▶ [WORK REQUEST]: Produce an exact transcription of the listing below, omitting the pictures.

▶ [MATERIAL PROVIDED]:

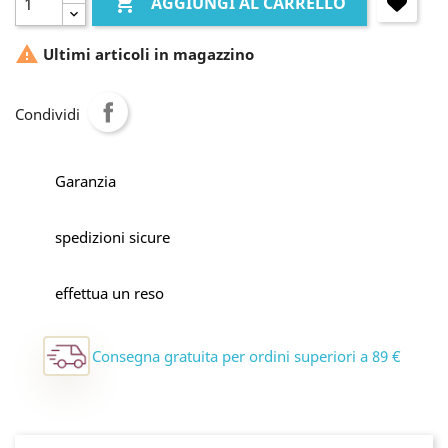

AGGIUNGI AL CARRELLO

Ultimi articoli in magazzino
Condividi
Garanzia
spedizioni sicure
effettua un reso
Consegna gratuita per ordini superiori a 89 €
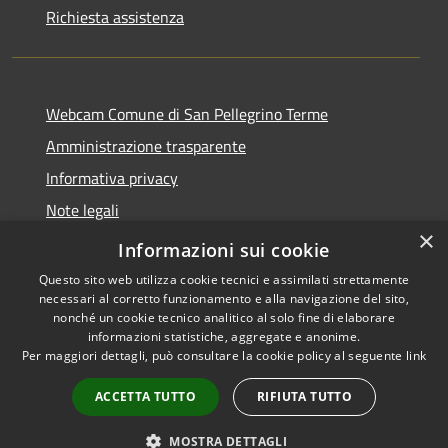
Richiesta assistenza
Webcam Comune di San Pellegrino Terme
Amministrazione trasparente
Informativa privacy
Note legali
×
Dichiarazione di accessibilità
Informazioni sui cookie
Questo sito web utilizza cookie tecnici e assimilati strettamente
necessari al corretto funzionamento e alla navigazione del sito,
nonché un cookie tecnico analitico al solo fine di elaborare
informazioni statistiche, aggregate e anonime.
RSS
Copyright © 2026 • Comune di
Per maggiori dettagli, può consultare la cookie policy al seguente
link
Accessibilità
San Pellegrino Terme •
Privacy
Municipium
Powered by
•
ACCETTA TUTTO
RIFIUTA TUTTO
Cookie
Accesso redazione
Mappa del sito
MOSTRA DETTAGLI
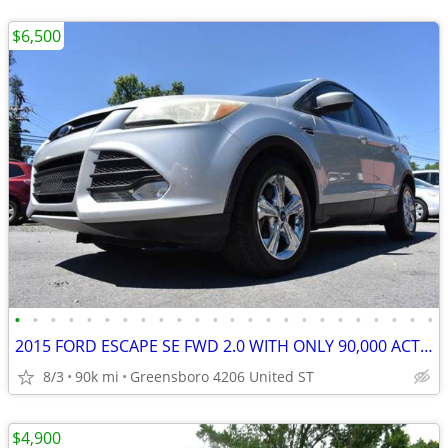
$6,500
•
•
•
•
•
•
•
•
•
•
•
•
•
•
•
•
•
•
•
•
•
•
•
•
2015 FORD ESCAPE SE FWD 2.0 WITH ONLY 90,000 ACTUAL MILES
8/3
90k mi
Greensboro 4206 United ST
$4,900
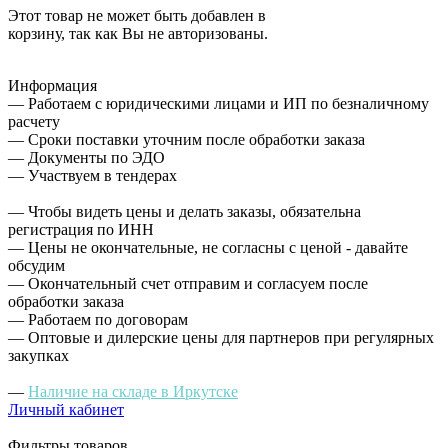
Этот товар не может быть добавлен в
корзину, так как Вы не авторизованы.
Информация
— Работаем с юридическими лицами и ИП по безналичному
расчету
— Сроки поставки уточним после обработки заказа
— Документы по ЭДО
— Участвуем в тендерах
— Чтобы видеть цены и делать заказы, обязательна
регистрация по ИНН
— Цены не окончательные, не согласны с ценой - давайте
обсудим
— Окончательный счет отправим и согласуем после
обработки заказа
— Работаем по договорам
— Оптовые и дилерские цены для партнеров при регулярных
закупках
—
Наличие на складе в Иркутске
Личный кабинет
Фильтры товаров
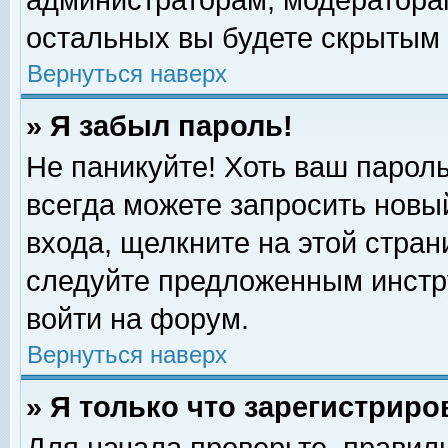
администраторам, модераторам
остальных вы будете скрытым 
Вернуться наверх
» Я забыл пароль!
Не паникуйте! Хоть ваш пароль
всегда можете запросить новый
входа, щелкните на этой стра
следуйте предложенным инстр
войти на форум.
Вернуться наверх
» Я только что зарегистриро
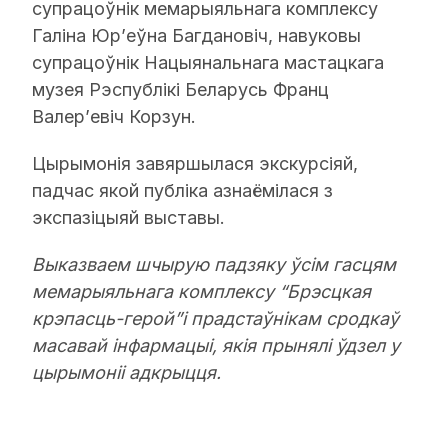
супрацоўнік мемарыяльнага комплексу
Галіна Юр’еўна Багдановіч, навуковы
супрацоўнік Нацыянальнага мастацкага
музея Рэспублікі Беларусь Франц
Валер’евіч Корзун.
Цырымонія завяршылася экскурсіяй,
падчас якой публіка азнаёмілася з
экспазіцыяй выставы.
Выказваем шчырую падзяку ўсім гасцям
мемарыяльнага комплексу “Брэсцкая
крэпасць-герой”і прадстаўнікам сродкаў
масавай інфармацыі, якія прынялі ўдзел у
цырымоніі адкрыцця.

▶ [EXERCISE RESPONSE]:

AGGIUNGI AL CARRELLO

Ultimi articoli in magazzino
Condividi
Garanzia
spedizioni sicure
effettua un reso
Consegna gratuita per ordini superiori a 89 €
Richiesta assistenza
Webcam Comune di San Pellegrino Terme
Amministrazione trasparente
Informativa privacy
Note legali
×
Dichiarazione di accessibilità
Informazioni sui cookie
Questo sito web utilizza cookie tecnici e assimilati strettamente
necessari al corretto funzionamento e alla navigazione del sito,
nonché un cookie tecnico analitico al solo fine di elaborare
informazioni statistiche, aggregate e anonime.
RSS
Copyright © 2026 • Comune di
Per maggiori dettagli, può consultare la cookie policy al seguente
link
Accessibilità
San Pellegrino Terme •
Privacy
Municipium
Powered by
•
ACCETTA TUTTO
RIFIUTA TUTTO
Cookie
Accesso redazione
Mappa del sito
MOSTRA DETTAGLI
$6,500
•
•
•
•
•
•
•
•
•
•
•
•
•
•
•
•
•
•
•
•
•
•
•
•
2015 FORD ESCAPE SE FWD 2.0 WITH ONLY 90,000 ACTUAL MILES
8/3
90k mi
Greensboro 4206 United ST
$4,900
Этот товар не может быть добавлен в
корзину, так как Вы не авторизованы.
Информация
— Работаем с юридическими лицами и ИП по безналичному
расчету
— Сроки поставки уточним после обработки заказа
— Документы по ЭДО
— Участвуем в тендерах
— Чтобы видеть цены и делать заказы, обязательна
регистрация по ИНН
— Цены не окончательные, не согласны с ценой - давайте
обсудим
— Окончательный счет отправим и согласуем после
обработки заказа
— Работаем по договорам
— Оптовые и дилерские цены для партнеров при регулярных
закупках
—
Наличие на складе в Иркутске
Личный кабинет
Фильтры товаров
администраторам, модераторам
остальных вы будете скрытым 
Вернуться наверх
» Я забыл пароль!
Не паникуйте! Хоть ваш пароль
всегда можете запросить новый
входа, щелкните на этой стра
следуйте предложенным инстр
войти на форум.
Вернуться наверх
» Я только что зарегистриро
супрацоўнік мемарыяльнага комплексу
Галіна Юр’еўна Багдановіч, навуковы
супрацоўнік Нацыянальнага мастацкага
музея Рэспублікі Беларусь Франц
Валер’евіч Корзун.
Цырымонія завяршылася экскурсіяй,
падчас якой публіка азнаёмілася з
экспазіцыяй выставы.
Выказваем шчырую падзяку ўсім гасцям
мемарыяльнага комплексу “Брэсцкая
крэпасць-герой”і прадстаўнікам сродкаў
масавай інфармацыі, якія прынялі ўдзел у
цырымоніі адкрыцця.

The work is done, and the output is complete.